TASK TO CARRY OUT:
Go to the line below that has "L'altra Europa. I", print it and each line after it exactly, and stop after the line that has "続きを読む (322, 2277)"; leave out pictures.

[Opening DATA SUPPLIED section]

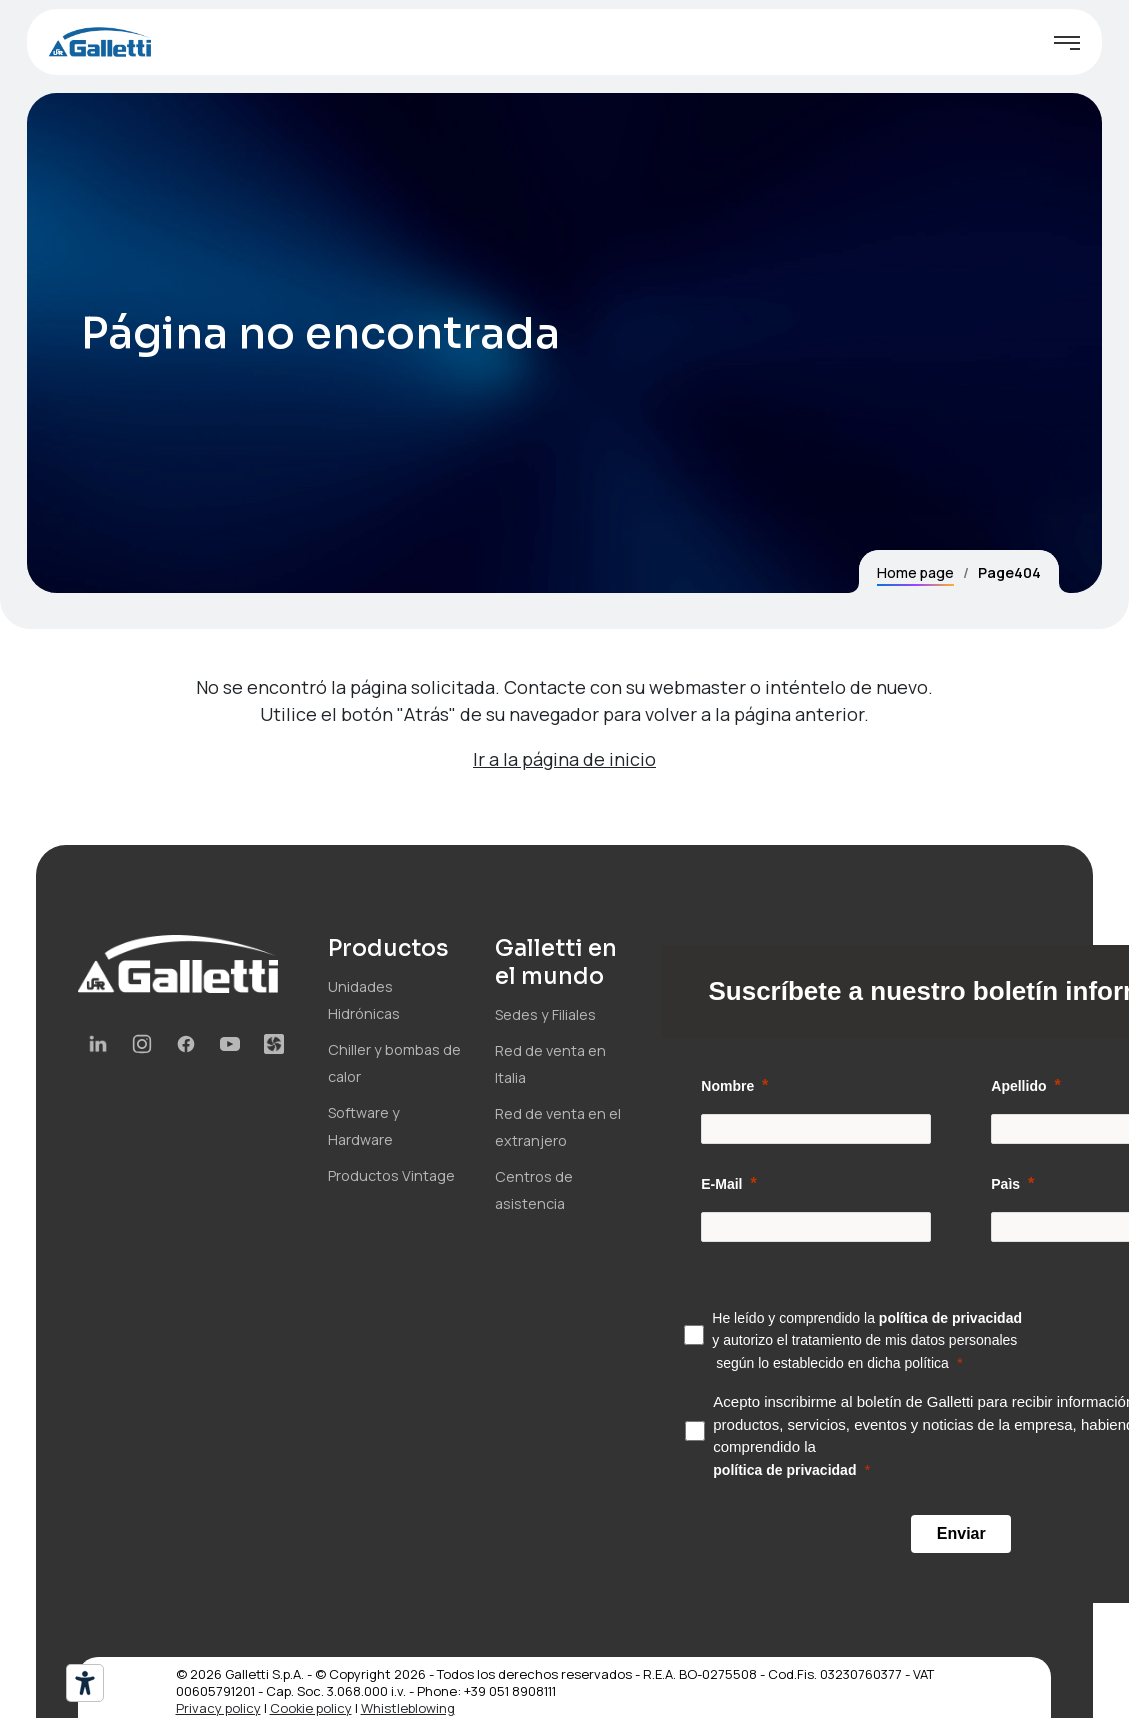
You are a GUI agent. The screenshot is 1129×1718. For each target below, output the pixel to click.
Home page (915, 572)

[Closing DATA SUPPLIED section]
[Opening DATA SUPPLIED section]

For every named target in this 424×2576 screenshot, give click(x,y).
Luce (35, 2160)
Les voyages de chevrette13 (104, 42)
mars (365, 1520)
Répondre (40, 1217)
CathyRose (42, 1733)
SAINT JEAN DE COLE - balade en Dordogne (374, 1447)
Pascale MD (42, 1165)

[Closing DATA SUPPLIED section]
[Opening DATA SUPPLIED section]

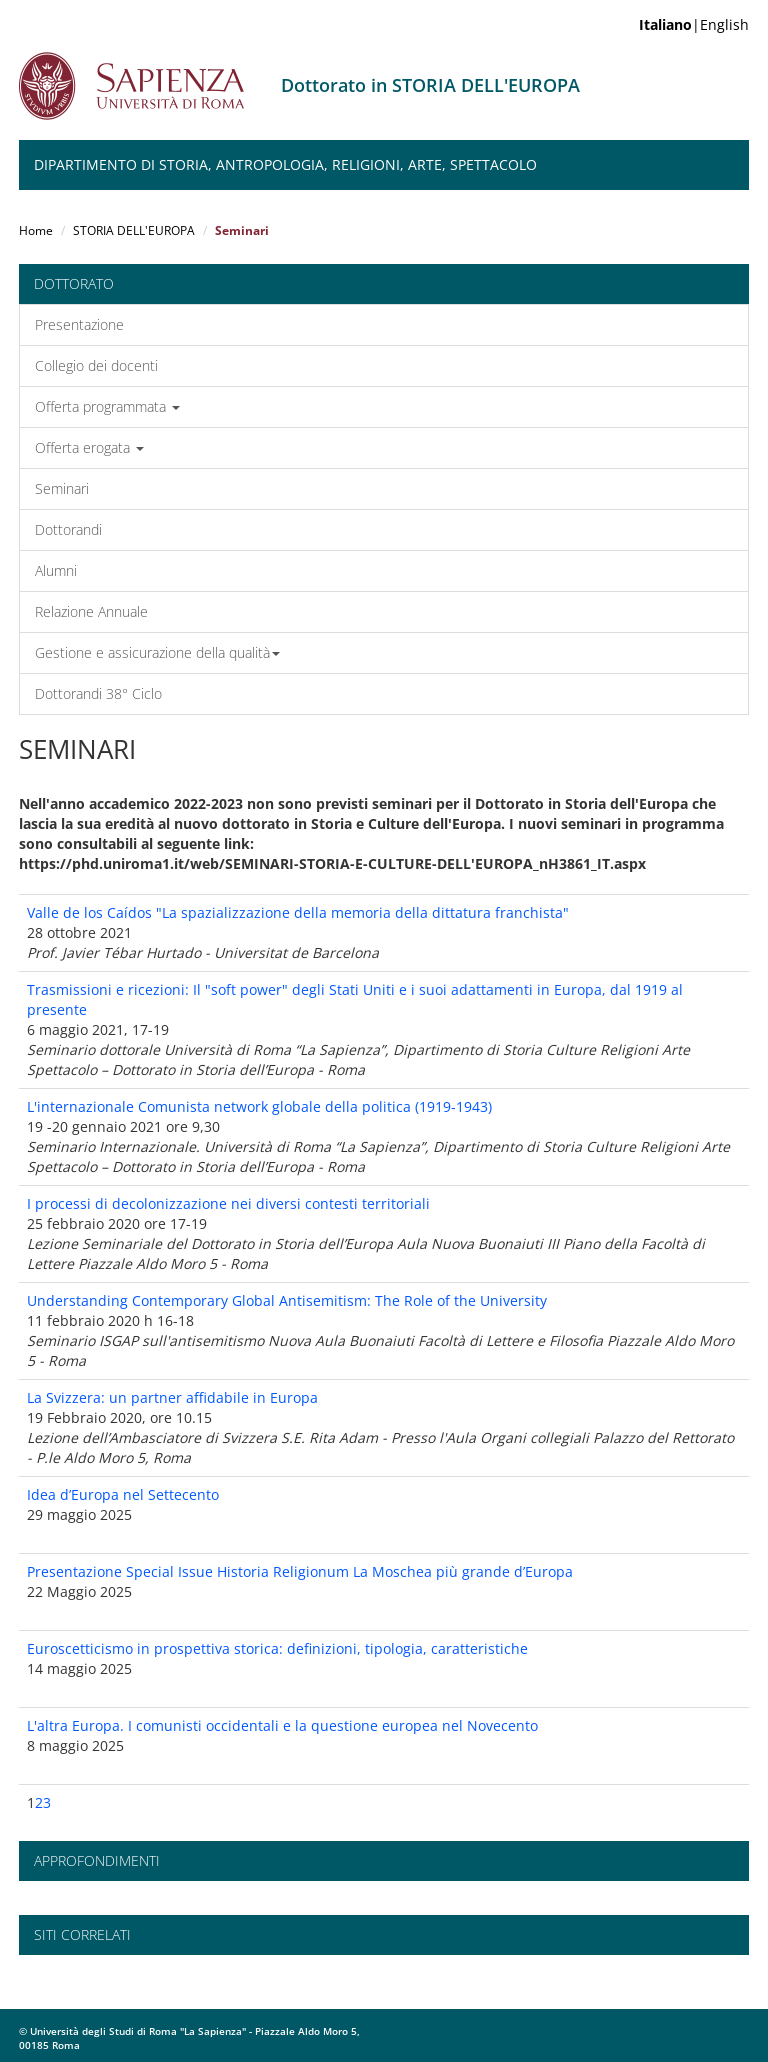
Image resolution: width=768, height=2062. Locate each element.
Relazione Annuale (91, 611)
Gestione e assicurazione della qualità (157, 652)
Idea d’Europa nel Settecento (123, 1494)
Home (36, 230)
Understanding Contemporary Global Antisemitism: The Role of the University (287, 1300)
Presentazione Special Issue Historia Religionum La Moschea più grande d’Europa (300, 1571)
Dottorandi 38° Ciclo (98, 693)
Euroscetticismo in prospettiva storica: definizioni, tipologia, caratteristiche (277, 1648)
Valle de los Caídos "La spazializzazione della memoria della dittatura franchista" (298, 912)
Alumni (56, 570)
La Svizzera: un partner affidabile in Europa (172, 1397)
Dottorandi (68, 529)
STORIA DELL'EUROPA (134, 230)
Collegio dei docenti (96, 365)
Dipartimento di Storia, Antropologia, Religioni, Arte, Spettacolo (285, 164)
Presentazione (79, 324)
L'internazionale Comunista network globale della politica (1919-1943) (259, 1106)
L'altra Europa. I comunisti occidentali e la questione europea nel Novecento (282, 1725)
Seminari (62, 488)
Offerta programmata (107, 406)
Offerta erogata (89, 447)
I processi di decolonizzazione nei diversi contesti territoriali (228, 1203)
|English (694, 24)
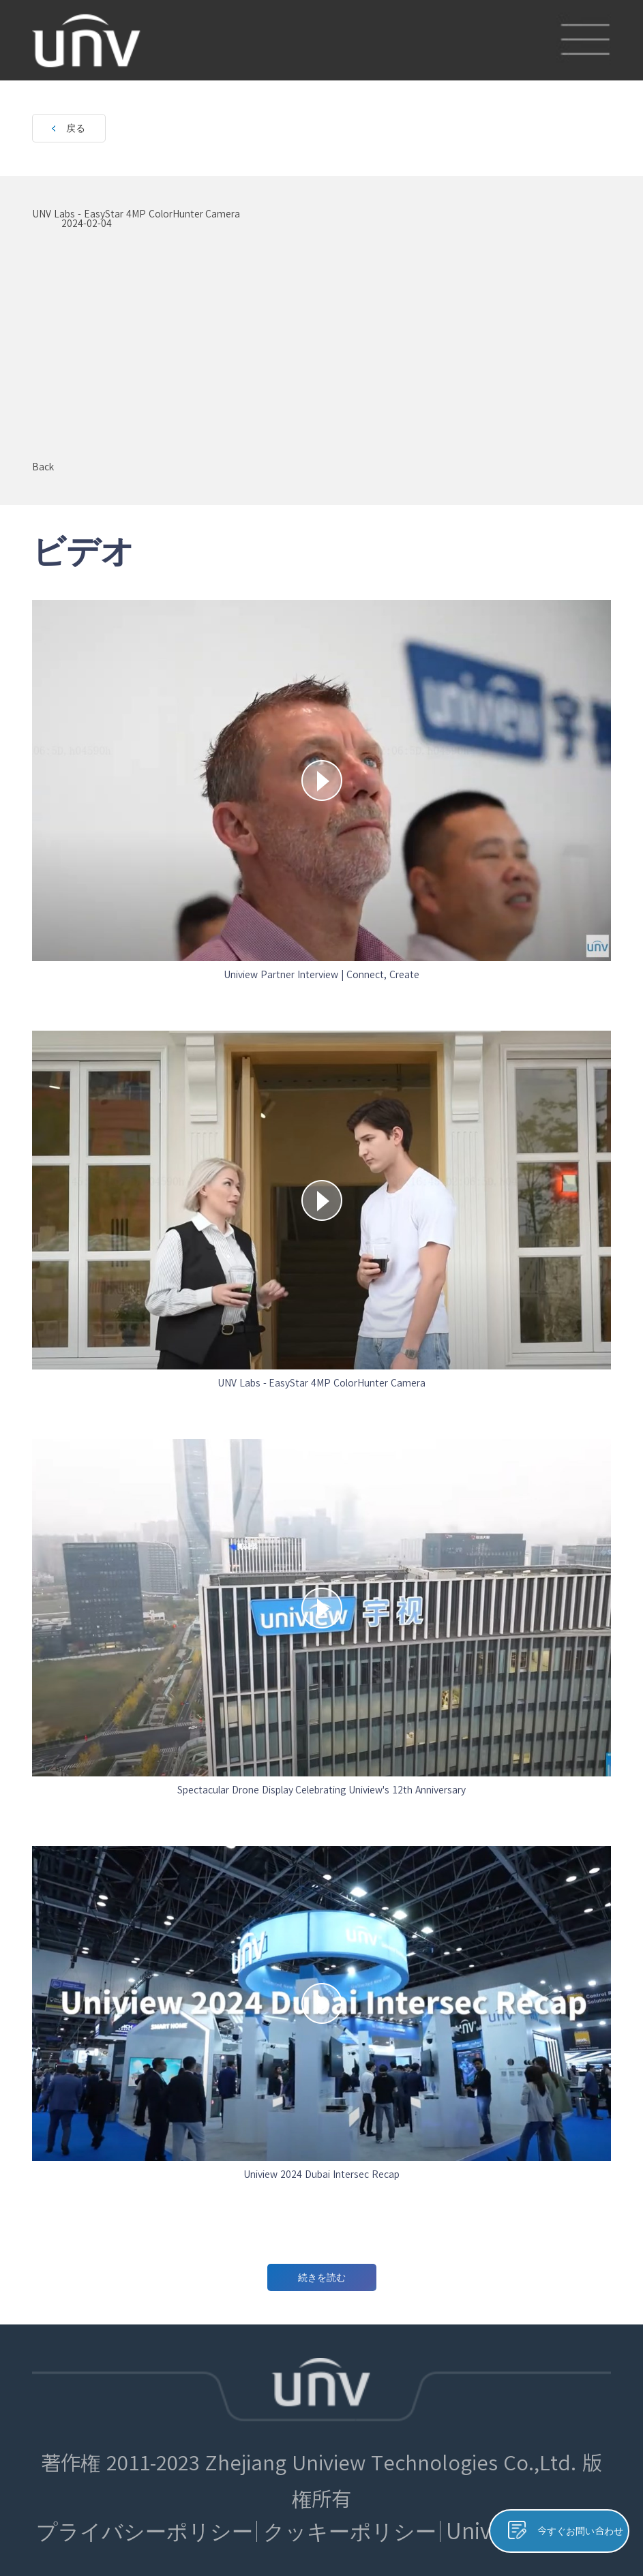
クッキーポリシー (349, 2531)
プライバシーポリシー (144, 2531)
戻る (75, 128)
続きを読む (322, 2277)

[Closing DATA SUPPLIED section]

REPLY TO THE EXERCISE:
L'altra Europa. I comunisti occidentali e la questione europea nel Novecento (282, 1725)
Seminari (62, 488)
Offerta programmata (107, 406)
Offerta erogata (89, 447)
I processi di decolonizzazione nei diversi contesti territoriali (228, 1203)
|English (694, 24)
クッキーポリシー (349, 2531)
プライバシーポリシー (144, 2531)
戻る (75, 128)
続きを読む (322, 2277)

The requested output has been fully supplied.